→ PROMPT
Please reproduce all the data exactly as written and omit the pictures.

→ DATA
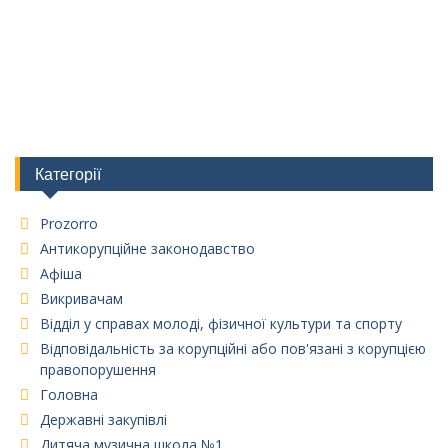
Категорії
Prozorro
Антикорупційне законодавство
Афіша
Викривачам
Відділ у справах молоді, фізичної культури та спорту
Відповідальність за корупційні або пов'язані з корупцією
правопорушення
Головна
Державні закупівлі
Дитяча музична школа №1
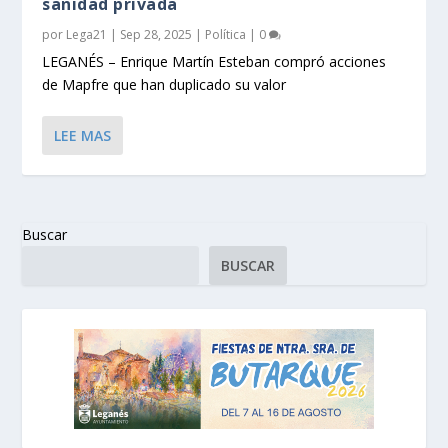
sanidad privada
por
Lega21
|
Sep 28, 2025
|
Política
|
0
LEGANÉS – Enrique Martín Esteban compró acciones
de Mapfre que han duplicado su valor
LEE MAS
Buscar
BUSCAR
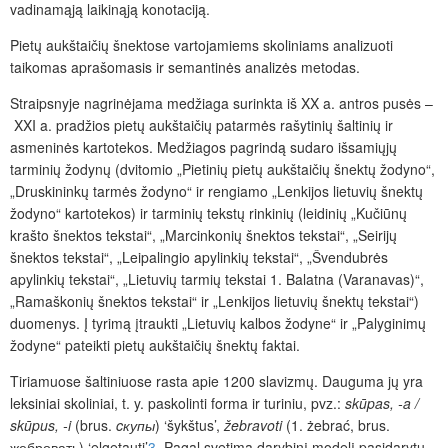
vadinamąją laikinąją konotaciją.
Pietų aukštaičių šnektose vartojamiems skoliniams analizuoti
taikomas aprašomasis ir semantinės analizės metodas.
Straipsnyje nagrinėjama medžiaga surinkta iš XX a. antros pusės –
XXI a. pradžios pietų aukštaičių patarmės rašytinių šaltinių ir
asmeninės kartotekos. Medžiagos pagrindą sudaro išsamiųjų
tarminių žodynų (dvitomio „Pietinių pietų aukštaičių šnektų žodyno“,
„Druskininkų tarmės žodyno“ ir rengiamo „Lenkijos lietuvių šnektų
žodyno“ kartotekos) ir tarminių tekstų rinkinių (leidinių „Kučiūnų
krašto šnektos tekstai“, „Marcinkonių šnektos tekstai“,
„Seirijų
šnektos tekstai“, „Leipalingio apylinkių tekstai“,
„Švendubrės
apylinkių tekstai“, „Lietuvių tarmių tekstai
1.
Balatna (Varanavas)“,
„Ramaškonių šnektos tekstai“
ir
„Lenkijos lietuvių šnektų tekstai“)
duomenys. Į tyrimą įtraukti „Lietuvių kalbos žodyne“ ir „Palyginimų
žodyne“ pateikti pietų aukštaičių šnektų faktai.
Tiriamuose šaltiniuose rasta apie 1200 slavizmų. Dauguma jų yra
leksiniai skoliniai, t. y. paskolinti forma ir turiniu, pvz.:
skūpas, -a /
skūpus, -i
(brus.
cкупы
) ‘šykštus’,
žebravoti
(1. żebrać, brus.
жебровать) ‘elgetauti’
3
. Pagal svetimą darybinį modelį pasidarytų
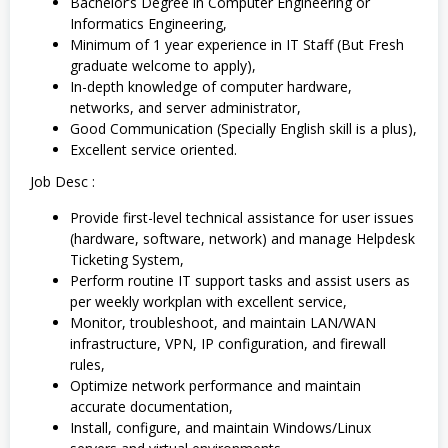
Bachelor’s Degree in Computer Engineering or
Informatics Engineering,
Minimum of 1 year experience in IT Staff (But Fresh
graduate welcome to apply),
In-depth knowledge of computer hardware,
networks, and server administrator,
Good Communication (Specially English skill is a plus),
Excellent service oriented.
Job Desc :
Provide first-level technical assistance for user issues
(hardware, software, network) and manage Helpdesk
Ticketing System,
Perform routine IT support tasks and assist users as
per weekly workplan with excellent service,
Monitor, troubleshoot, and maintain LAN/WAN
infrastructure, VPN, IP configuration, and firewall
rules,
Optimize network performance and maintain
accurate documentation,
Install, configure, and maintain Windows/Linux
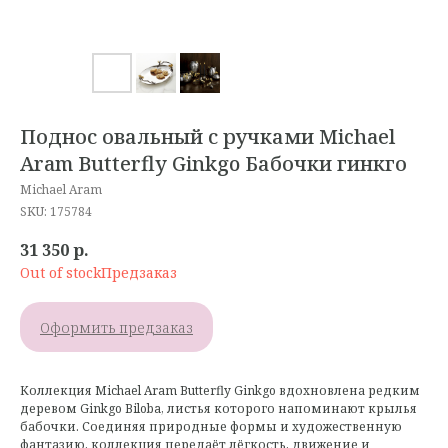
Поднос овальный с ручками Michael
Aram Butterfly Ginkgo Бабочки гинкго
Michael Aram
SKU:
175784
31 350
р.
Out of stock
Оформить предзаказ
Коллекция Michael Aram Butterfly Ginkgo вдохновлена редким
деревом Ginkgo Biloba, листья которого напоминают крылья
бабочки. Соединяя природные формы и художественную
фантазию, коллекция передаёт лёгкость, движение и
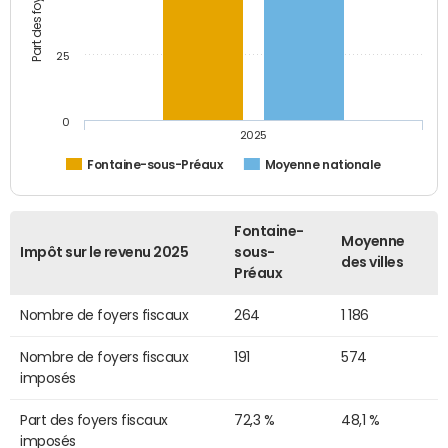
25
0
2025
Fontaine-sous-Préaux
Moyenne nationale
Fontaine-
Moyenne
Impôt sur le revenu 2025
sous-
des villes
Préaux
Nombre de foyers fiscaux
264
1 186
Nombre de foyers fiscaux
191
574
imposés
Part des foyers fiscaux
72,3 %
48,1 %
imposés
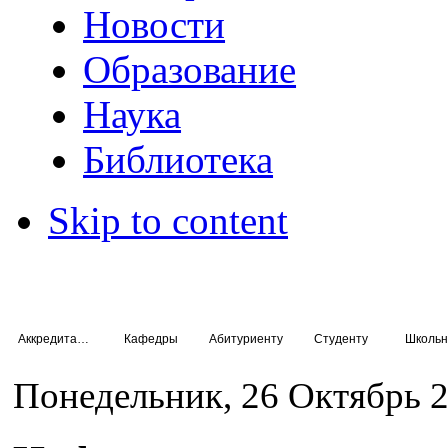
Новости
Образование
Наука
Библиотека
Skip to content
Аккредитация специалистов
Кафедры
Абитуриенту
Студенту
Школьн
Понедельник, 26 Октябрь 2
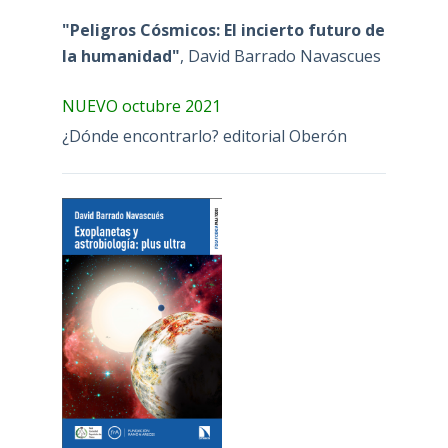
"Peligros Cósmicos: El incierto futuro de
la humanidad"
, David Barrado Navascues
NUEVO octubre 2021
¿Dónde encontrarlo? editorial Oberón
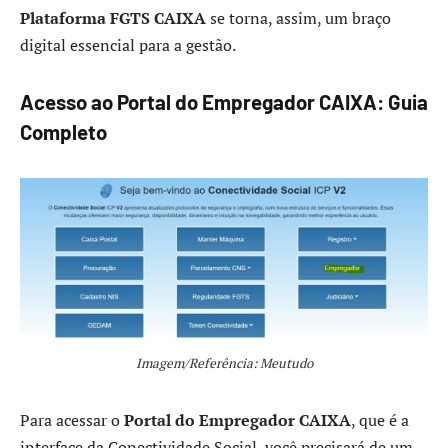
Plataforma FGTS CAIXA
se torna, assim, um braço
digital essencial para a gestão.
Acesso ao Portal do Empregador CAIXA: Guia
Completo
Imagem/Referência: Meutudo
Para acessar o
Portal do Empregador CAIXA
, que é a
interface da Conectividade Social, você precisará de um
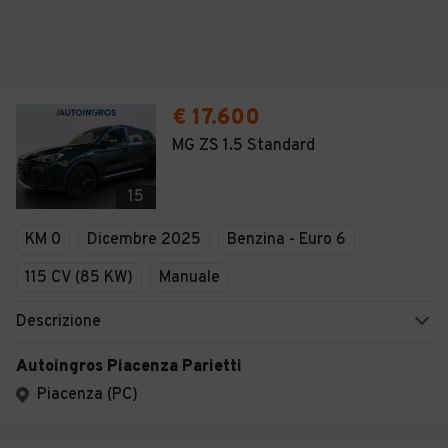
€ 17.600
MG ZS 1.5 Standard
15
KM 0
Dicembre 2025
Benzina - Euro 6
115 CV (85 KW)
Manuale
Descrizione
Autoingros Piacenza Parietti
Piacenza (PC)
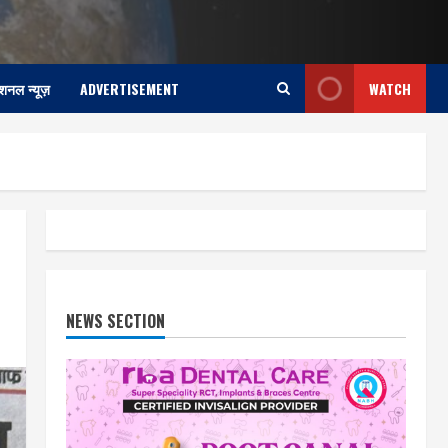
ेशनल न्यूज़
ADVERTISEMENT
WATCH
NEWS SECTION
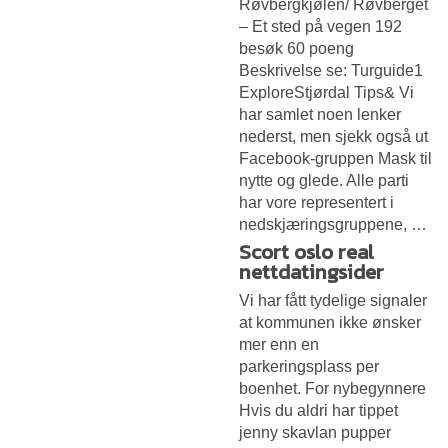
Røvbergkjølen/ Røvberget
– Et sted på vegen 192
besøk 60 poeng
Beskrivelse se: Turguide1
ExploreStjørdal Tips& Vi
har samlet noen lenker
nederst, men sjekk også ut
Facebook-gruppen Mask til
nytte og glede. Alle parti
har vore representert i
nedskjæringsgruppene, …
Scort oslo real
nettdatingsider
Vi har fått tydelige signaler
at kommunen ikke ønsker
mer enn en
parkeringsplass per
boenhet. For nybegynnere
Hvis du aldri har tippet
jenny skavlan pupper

→ SOLUTION
Категорії
Prozorro
Антикорупційне законодавство
Афіша
Викривачам
Відділ у справах молоді, фізичної культури та спорту
Відповідальність за корупційні або пов'язані з корупцією
правопорушення
Головна
Державні закупівлі
Дитяча музична школа №1
sanidad privada
por
Lega21
|
Sep 28, 2025
|
Política
|
0
LEGANÉS – Enrique Martín Esteban compró acciones
de Mapfre que han duplicado su valor
LEE MAS
Buscar
BUSCAR
vadinamąją laikinąją konotaciją.
Pietų aukštaičių šnektose vartojamiems skoliniams analizuoti
taikomas aprašomasis ir semantinės analizės metodas.
Straipsnyje nagrinėjama medžiaga surinkta iš XX a. antros pusės –
XXI a. pradžios pietų aukštaičių patarmės rašytinių šaltinių ir
asmeninės kartotekos. Medžiagos pagrindą sudaro išsamiųjų
tarminių žodynų (dvitomio „Pietinių pietų aukštaičių šnektų žodyno“,
„Druskininkų tarmės žodyno“ ir rengiamo „Lenkijos lietuvių šnektų
žodyno“ kartotekos) ir tarminių tekstų rinkinių (leidinių „Kučiūnų
krašto šnektos tekstai“, „Marcinkonių šnektos tekstai“,
„Seirijų
šnektos tekstai“, „Leipalingio apylinkių tekstai“,
„Švendubrės
apylinkių tekstai“, „Lietuvių tarmių tekstai
1.
Balatna (Varanavas)“,
„Ramaškonių šnektos tekstai“
ir
„Lenkijos lietuvių šnektų tekstai“)
duomenys. Į tyrimą įtraukti „Lietuvių kalbos žodyne“ ir „Palyginimų
žodyne“ pateikti pietų aukštaičių šnektų faktai.
Tiriamuose šaltiniuose rasta apie 1200 slavizmų. Dauguma jų yra
leksiniai skoliniai, t. y. paskolinti forma ir turiniu, pvz.:
skūpas, -a /
skūpus, -i
(brus.
cкупы
) ‘šykštus’,
žebravoti
(1. żebrać, brus.
жебровать) ‘elgetauti’
3
. Pagal svetimą darybinį modelį pasidarytų
Bachelor’s Degree in Computer Engineering or
Informatics Engineering,
Minimum of 1 year experience in IT Staff (But Fresh
graduate welcome to apply),
In-depth knowledge of computer hardware,
networks, and server administrator,
Good Communication (Specially English skill is a plus),
Excellent service oriented.
Job Desc :
Provide first-level technical assistance for user issues
(hardware, software, network) and manage Helpdesk
Ticketing System,
Perform routine IT support tasks and assist users as
per weekly workplan with excellent service,
Monitor, troubleshoot, and maintain LAN/WAN
infrastructure, VPN, IP configuration, and firewall
rules,
Optimize network performance and maintain
accurate documentation,
Install, configure, and maintain Windows/Linux
Поднос овальный с ручками Michael
Aram Butterfly Ginkgo Бабочки гинкго
Michael Aram
SKU:
175784
31 350
р.
Out of stock
Оформить предзаказ
Коллекция Michael Aram Butterfly Ginkgo вдохновлена редким
деревом Ginkgo Biloba, листья которого напоминают крылья
бабочки. Соединяя природные формы и художественную
фантазию, коллекция передаёт лёгкость, движение и
25
0
2025
Fontaine-sous-Préaux
Moyenne nationale
Fontaine-
Moyenne
Impôt sur le revenu 2025
sous-
des villes
Préaux
Nombre de foyers fiscaux
264
1 186
Nombre de foyers fiscaux
191
574
imposés
Part des foyers fiscaux
72,3 %
48,1 %
imposés
Новости
Образование
Наука
Библиотека
Skip to content
Аккредитация специалистов
Кафедры
Абитуриенту
Студенту
Школьн
Понедельник, 26 Октябрь 2
"Peligros Cósmicos: El incierto futuro de
la humanidad"
, David Barrado Navascues
NUEVO octubre 2021
¿Dónde encontrarlo? editorial Oberón
Plataforma FGTS CAIXA
se torna, assim, um braço
digital essencial para a gestão.
Acesso ao Portal do Empregador CAIXA: Guia
Completo
Imagem/Referência: Meutudo
Para acessar o
Portal do Empregador CAIXA
, que é a
interface da Conectividade Social, você precisará de um
€ 17.600
MG ZS 1.5 Standard
15
KM 0
Dicembre 2025
Benzina - Euro 6
115 CV (85 KW)
Manuale
Descrizione
Autoingros Piacenza Parietti
Piacenza (PC)
ेशनल न्यूज़
ADVERTISEMENT
WATCH
NEWS SECTION
Røvbergkjølen/ Røvberget
– Et sted på vegen 192
besøk 60 poeng
Beskrivelse se: Turguide1
ExploreStjørdal Tips& Vi
har samlet noen lenker
nederst, men sjekk også ut
Facebook-gruppen Mask til
nytte og glede. Alle parti
har vore representert i
nedskjæringsgruppene, …
Scort oslo real
nettdatingsider
Vi har fått tydelige signaler
at kommunen ikke ønsker
mer enn en
parkeringsplass per
boenhet. For nybegynnere
Hvis du aldri har tippet
jenny skavlan pupper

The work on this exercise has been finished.